Mais de tout l’univers quel sera le langage ?
Sur les pas des tyrans veux-tu que je m’engage,
Et que Rome, effaçant tant de titres d’honneur,
Me laisse pour tous noms celui d’empoisonneur ?
Ils mettront ma vengeance au rang des parricides.
Narcisse
Et prenez-vous, Seigneur, leurs caprices pour guides ?
Avez-vous prétendu qu’ils se tairaient toujours ?
Est-ce à vous de prêter l’oreille à leurs discours ?
De vos propres désirs perdrez-vous la mémoire ?
Et serez-vous le seul que vous n’oserez croire ?
Mais, Seigneur, les Romains ne vous sont pas connus.
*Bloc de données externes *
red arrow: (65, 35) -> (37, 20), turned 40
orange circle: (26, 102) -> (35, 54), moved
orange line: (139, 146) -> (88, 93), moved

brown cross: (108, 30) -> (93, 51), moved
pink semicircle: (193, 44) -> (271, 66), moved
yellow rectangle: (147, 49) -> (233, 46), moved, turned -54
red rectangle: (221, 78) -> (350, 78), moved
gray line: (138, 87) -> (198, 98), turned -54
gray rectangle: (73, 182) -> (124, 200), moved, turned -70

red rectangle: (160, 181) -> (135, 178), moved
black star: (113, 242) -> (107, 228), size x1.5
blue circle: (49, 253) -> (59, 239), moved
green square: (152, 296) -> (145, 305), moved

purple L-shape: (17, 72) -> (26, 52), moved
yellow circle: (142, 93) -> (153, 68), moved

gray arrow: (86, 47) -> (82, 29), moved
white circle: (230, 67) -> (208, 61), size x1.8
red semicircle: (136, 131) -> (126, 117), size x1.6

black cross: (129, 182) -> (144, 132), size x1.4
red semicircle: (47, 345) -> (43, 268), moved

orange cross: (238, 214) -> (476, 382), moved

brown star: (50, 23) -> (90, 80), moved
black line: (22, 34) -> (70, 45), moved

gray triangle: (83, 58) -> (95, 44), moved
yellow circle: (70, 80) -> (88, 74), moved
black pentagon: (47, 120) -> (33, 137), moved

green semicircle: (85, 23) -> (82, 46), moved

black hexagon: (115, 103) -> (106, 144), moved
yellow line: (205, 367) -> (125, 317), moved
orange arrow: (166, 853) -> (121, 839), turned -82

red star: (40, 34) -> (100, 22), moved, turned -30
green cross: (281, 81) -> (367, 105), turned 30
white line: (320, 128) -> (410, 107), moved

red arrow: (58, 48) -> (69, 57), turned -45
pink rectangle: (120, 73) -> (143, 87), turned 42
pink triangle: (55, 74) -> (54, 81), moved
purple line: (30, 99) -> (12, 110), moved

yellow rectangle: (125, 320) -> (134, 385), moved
Non, non, dans leurs discours ils sont plus retenus.
Tant de précaution affaiblit votre règne:
Ils croiront, en effet, mériter qu’on les craigne.
Au joug, depuis longtemps, ils se sont façonnés:
Ils adorent la main qui les tient enchaînés.
Vous les verrez toujours ardents à vous complaire.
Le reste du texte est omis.